Fiel a su estilo, nos arroja este análisis y la consecuente auto propuesta, con la grandilocuencia que le caracterizó siempre porque cuando el expresidente se asoma al escenario se acompaña de una escenificación que apoya en un tono de voz cavernoso acorde con una tensa gestualidad, nada relajada, que parece presagiar, con los silencios oportunos, una declaración de altísimos vuelos.Con tanta solemnidad por delante parece que nos va a explicar la teoría de cuerdas o el teorema de Euclides. Nada menos. Asusta imaginar cómo nos anunciaría este hombre, desde la pantalla, la inminencia de una borrasca sobre la península.

Más allá de levantar acta de la descomposición del centro derecha y su oferta para recomponerlo, el señor Aznar se desentendió por completo de los capítulos de sombra de su ex partido. Aunque muy cercanos los episodios de corrupción y sus protagonistas -con algunos de ellos compartió la foto en las escalinatas de la Moncloa- él se dibujó a kilómetros de distancia de todo aquello y enfatizó, vigorosamente, su currículum, sin que pudiera deducirse de su intervención, ni siquiera aplicando el carbono 14, el más mínimo indicio, atisbo o rastro de autocrítica, aunque, en su historial, algunos ejemplos hubo capaces de provocar una reflexión bien alejada del triunfalismo. Pero este hombre que tanto gusta de escucharse y hasta susurrarse a sí mismo parece olvidar algunas voces que antaño sí que disintieron de algunas de sus decisiones. Para qué recordar aquella adhesión a la guerra de Irak, armas de destrucción masiva incluidas, que si, por un lado, desestabilizó por completo el avispero de Oriente Medio, le permitió a él, sin embargo, poner los pies en la mesa del patán tejano aquel día en que se decidió a sentar a un pobre a su mesa; para qué evocar su nefasta e interesada gestión del atentado terrorista de Atocha cuyos autores, según él, no había que buscar en lejanos arenales sino en nuestra propia casa; para qué echar mano del archivo gráfico de la pretenciosa boda en el Escorial con tantos corruptos por metro cuadrado, o para qué recordar su descarado egocentrismo cuando tuvo la ocurrencia de declarar al The Wall Street Journal al ser preguntado por las razones del crecimiento de la economía española: «Yo soy el milagro». Con un par.

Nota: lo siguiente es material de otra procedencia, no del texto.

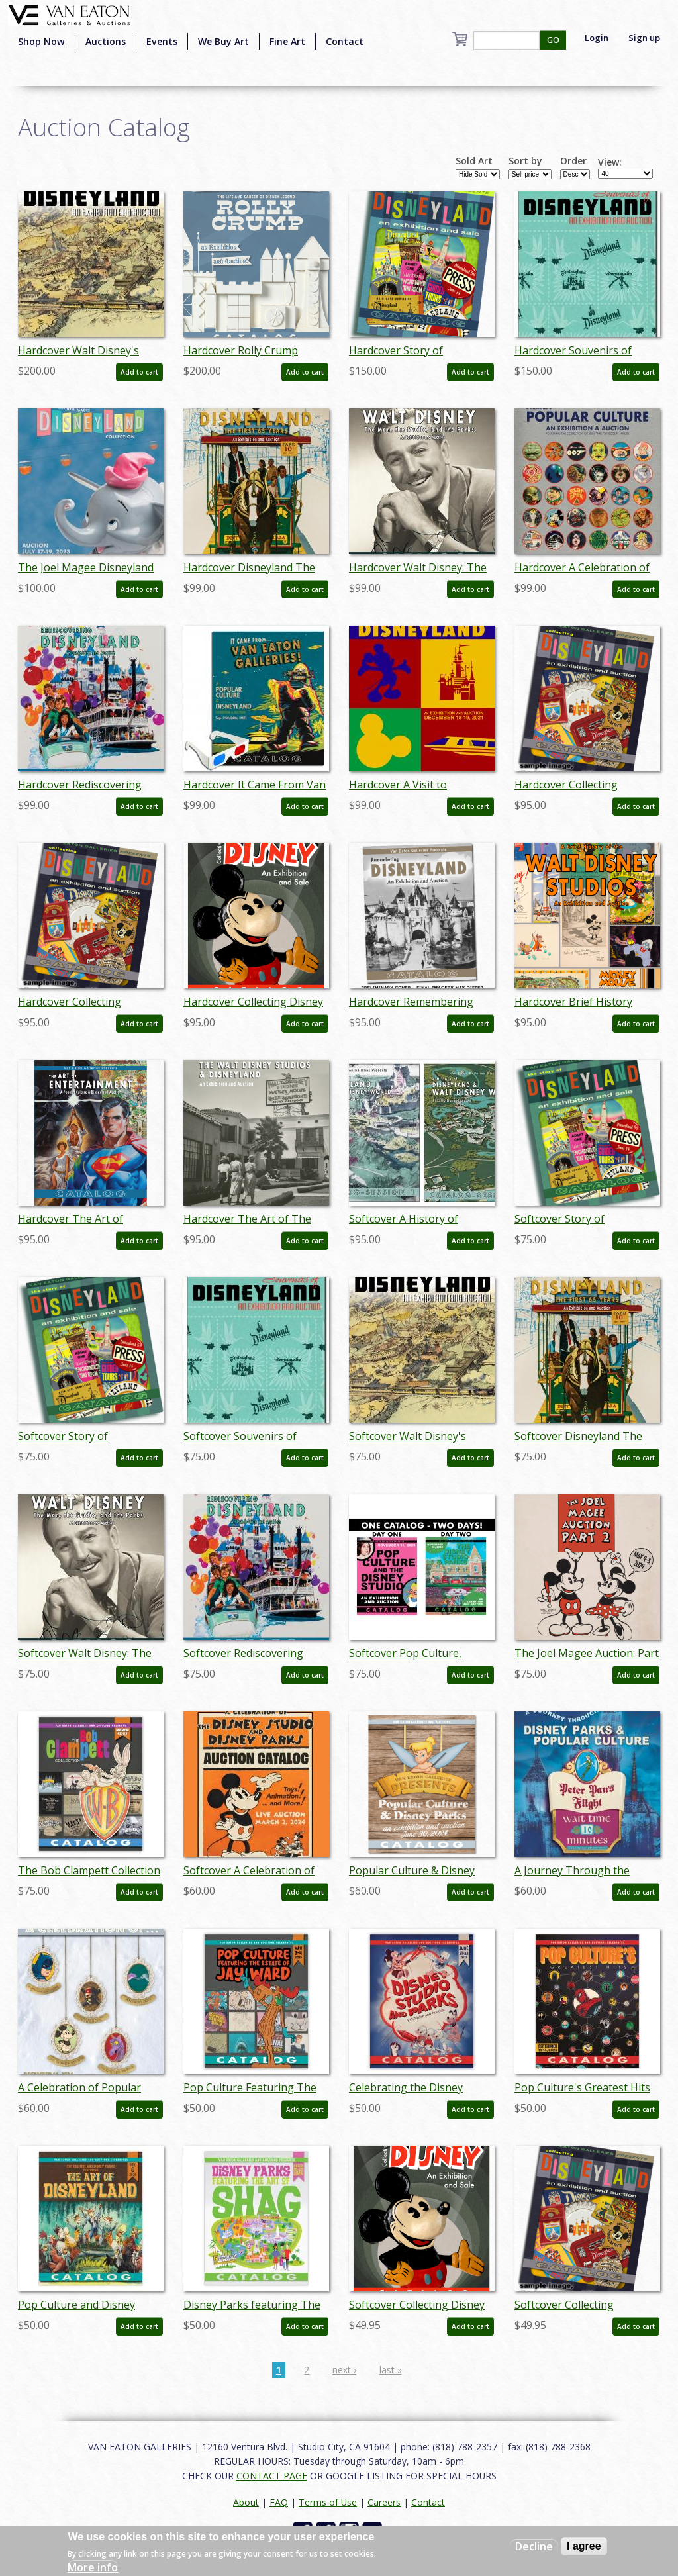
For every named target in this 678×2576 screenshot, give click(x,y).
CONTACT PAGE (271, 2475)
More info (93, 2567)
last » (390, 2369)
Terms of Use (328, 2502)
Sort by (525, 161)
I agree (584, 2546)
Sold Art (474, 161)
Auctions (105, 41)
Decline (534, 2546)
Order (573, 161)
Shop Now (41, 41)
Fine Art (287, 41)
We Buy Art (223, 41)
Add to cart (139, 372)
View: (610, 162)
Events (161, 41)
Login (596, 38)
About (246, 2502)
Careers (384, 2502)
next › (344, 2369)
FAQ (278, 2502)
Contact (344, 41)
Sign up (644, 38)
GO (553, 40)
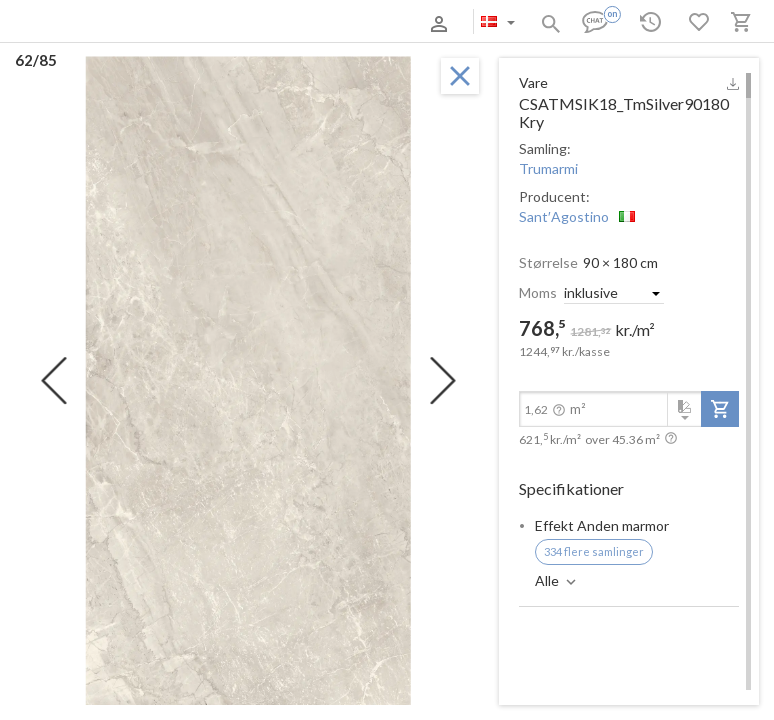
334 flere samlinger (594, 551)
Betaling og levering (183, 23)
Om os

Cualquier otro personaje, con estas resumidas credenciales, se autoexcluiría de la tarea de azotar a quienes le sucedieron, en un alarde de deslealtad con los suyos y mucho menos se atrevería a erigirse en el gladiador capaz de dominar el circo político del momento. Acostumbrado a oírse a sí mismo, Aznar, ignora que ya son muy pocos los que le escuchan.